There is an abundance of research on energy and protein required in the acute stage of traumatic brain injury (TBI), however, little relating to the rehabilitation stage⁽Reference McEvoy, Cran and Cooke¹⁾. When applying values derived from recommendations for energy required for weight maintenance⁽Reference Schofield²⁾ and protein⁽Reference Elia³⁾ among TBI patients in long-term rehabilitation, undesirable weight gain has been observed. The aim of this study in patients with TBI in long-term rehabilitation and dependent on enteral feeding was to compare the energy and protein required to maintain an acceptable weight and BMI with the energy and protein estimated using Schofield⁽Reference Schofield²⁾ and Elia⁽Reference Elia³⁾ data.

In this retrospective analysis, data from detailed dietetic case notes were reviewed for subjects in the period 2007–2009. Subjects were included if they met the following criteria: post TBI, nil by mouth, gastrostomy tube fed, had a BMI=/>20 kg/m², weight stable for 4 weeks. Subjects were numbered to ensure anonymity. Data collected for each subject were age, weight, height, BMI, energy calculated using the Schofield⁽Reference Schofield²⁾ equation, actual energy provided/d for weight maintenance and protein provided/d in using commercially available enteral feeds. Purposive sampling of patient records was employed to include those whose enteral feeding regimens maintained body weight for 4 weeks and whose feeding regimens were unchanged during this period. A paired t-test comparing energy provided with energy calculated using the Schofield⁽Reference Schofield²⁾ equation was used to test the significance of any difference. Ethical approval was not required for this retrospective analysis. Results are quoted as mean (SD).

Data were analysed for 5 males, 5 females, mean age 41 years (SD 18). The table below summarises the mean (SD) for energy provided for weight maintenance (kJ and kcal/d and kJ and kcal/kg body weight/d) and energy calculated using Schofield⁽Reference Schofield²⁾ (kJ and kcal). The result from the paired t-test as described above was P=0.0005. Daily protein provided from the commercial enteral feeds used in practice was 0.8 g (0.2 g) per kg body weight.

Although this study is small and retrospective, the results highlight that energy calculated by Schofield was significantly greater (P<0.05) than that required in practice to maintain an acceptable weight in patients in the rehabilitation phase following TBI. This was true for all subjects. Using commercially available feeds protein intakes were comparable to the range suggested by Elia⁽Reference Elia³⁾ of 0.86–1.25 g/kg body weight/d. While this study used weight stability as opposed to direct or indirect calorimetry to determine energy requirements, it demonstrates the discrepancy between predicted energy and energy required in clinical practice.

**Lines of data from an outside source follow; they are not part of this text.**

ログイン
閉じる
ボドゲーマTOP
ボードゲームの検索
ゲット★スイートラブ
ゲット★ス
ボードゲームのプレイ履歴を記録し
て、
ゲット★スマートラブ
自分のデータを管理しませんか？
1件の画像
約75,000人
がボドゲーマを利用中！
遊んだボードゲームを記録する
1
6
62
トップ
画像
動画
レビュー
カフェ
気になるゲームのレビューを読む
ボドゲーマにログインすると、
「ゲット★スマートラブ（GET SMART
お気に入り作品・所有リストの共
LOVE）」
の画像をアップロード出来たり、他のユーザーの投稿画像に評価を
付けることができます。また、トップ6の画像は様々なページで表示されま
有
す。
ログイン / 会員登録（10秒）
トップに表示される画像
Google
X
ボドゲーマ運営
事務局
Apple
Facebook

In the absence of more specific energy predictions, this study demonstrates the importance of regular monitoring of these patients to ensure feeding is adjusted to closely match energy requirements and avoid undesirable weight gain. Further research is warranted and a larger sample size may provide more accurate data to give an energy predictor equation for post TBI patients in the rehabilitation phase.